Burger King CEO Says Merger Not Tax Driven

Burger King’s (NYSE:BKW) Chief Executive on Tuesday said the decision to merge with Canadian firm Tim Hortons (NYSE:THI) was not an effort to avoid U.S. corporate taxes by moving the fast-food giant’s headquarters north of the U.S. border.

In a posting on Facebook in response to growing criticism of the deal, CEO Daniel Schwartz said: “We hear you. We’re not moving, we’re just growing and finding ways to serve you better.”

Schwartz said the two companies will continue to operate as independent brands, just under common ownership, and that Burger King’s headquarters will remain in Miami.

“The decision to create a new global (quick service restaurant) leader with Tim Hortons is not tax-driven – it’s about global growth for both brands. BKC will continue to pay all of our federal, state and local U.S. taxes,” Schwartz added.

Earlier Tuesday in a conference call with analysts and reporters, Schwartz said Burger King’s headquarters will remain in Miami, while Tim Hortons’ headquarters will remain in Oakville, Ontario. The new global company will be headquartered in Canada, but each brand will be managed independently, he said.

Some are labeling the merger between the two fast-food companies an ‘inversion,’ a strategic maneuver performed by a growing number of U.S. firms which have entered into mergers with foreign companies in order to move their headquarters out of the U.S. to avoid paying high U.S. corporate taxes.

The practice has come under fire recently from the Obama administration, which is working with the Treasury Department in an effort to find alternatives for companies that would preclude inversions. Efforts to change the corporate tax code and/or to make inversions more difficult have stalled in Congress.

"We don't expect there to be meaningful tax savings or any meaningful changes in our tax rate," said Schwartz, who will become group CEO of the combined new company.

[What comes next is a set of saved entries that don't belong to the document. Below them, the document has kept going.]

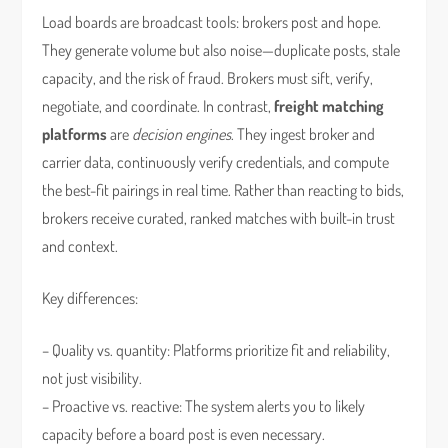
Load boards are broadcast tools: brokers post and hope.
They generate volume but also noise—duplicate posts, stale
capacity, and the risk of fraud. Brokers must sift, verify,
negotiate, and coordinate. In contrast,
freight matching
platforms
are
decision engines
. They ingest broker and
carrier data, continuously verify credentials, and compute
the best-fit pairings in real time. Rather than reacting to bids,
brokers receive curated, ranked matches with built-in trust
and context.
Key differences:
– Quality vs. quantity: Platforms prioritize fit and reliability,
not just visibility.
– Proactive vs. reactive: The system alerts you to likely
capacity before a board post is even necessary.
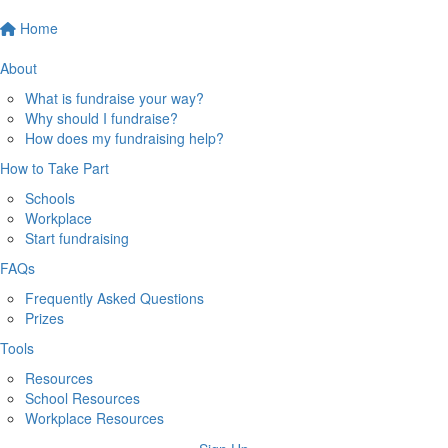
Home
About
What is fundraise your way?
Why should I fundraise?
How does my fundraising help?
How to Take Part
Schools
Workplace
Start fundraising
FAQs
Frequently Asked Questions
Prizes
Tools
Resources
School Resources
Workplace Resources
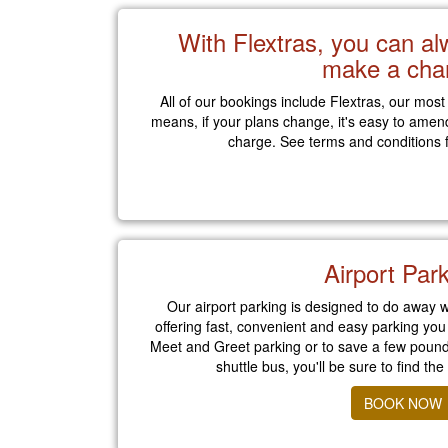
With Flextras, you can a
make a cha
All of our bookings include Flextras, our most
means, if your plans change, it's easy to amen
charge. See terms and conditions f
Airport Par
Our airport parking is designed to do away w
offering fast, convenient and easy parking you
Meet and Greet parking or to save a few pounds
shuttle bus, you'll be sure to find the
BOOK NOW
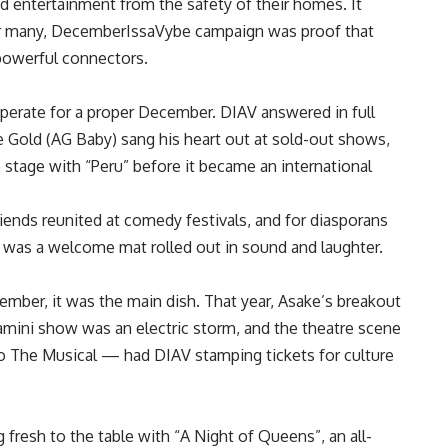
and entertainment from the safety of their homes. It
for many, DecemberIssaVybe campaign was proof that
 powerful connectors.
sperate for a proper December. DIAV answered in full
Gold (AG Baby) sang his heart out at sold-out shows,
e stage with “Peru” before it became an international
iends reunited at comedy festivals, and for diasporans
was a welcome mat rolled out in sound and laughter.
mber, it was the main dish. That year, Asake’s breakout
mini show was an electric storm, and the theatre scene
The Musical — had DIAV stamping tickets for culture
esh to the table with “A Night of Queens”, an all-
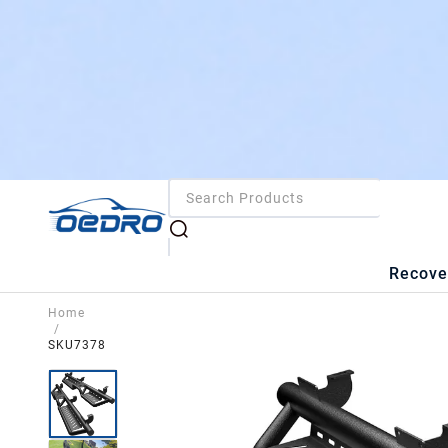
Recove
Home
/
SKU7378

The two companies announced Tuesday that Burger King would buy the coffee and doughnut chain in a cash and stock deal that will create the world's third-largest fast food restaurant group, with estimated sales of about $23 billion.

The companies had said on Sunday that they were in talks, and shares of both soared on Monday.

Tim Hortons shareholders will receive C$65.50 in cash and 0.8025 shares of the new company for each of their shares. Based on Monday's close, the deal values Tim Hortons at C$94.05 a share.

Schwartz said on the media call that Burger King's tax rate, which is in the mid-20% range, is about the same as Canada's corporate tax rate. He said that while Canada's tax rate is lower than the U.S. corporate tax rate, Burger King pays a lower blended tax rate because of its presence in so many international markets.

Burger King Executive Chairman Alex Behring and CEO Schwartz will hold the same positions at the combined company. Tim Hortons CEO Marc Caira will be vice chairman.

Warren Buffett's Berkshire Hathaway has committed $3 billion of preferred equity to finance the deal but will have no role in managing the business, the companies said. 3G Capital, Burger King's majority owner, is expected to retain about 51% of the combined company.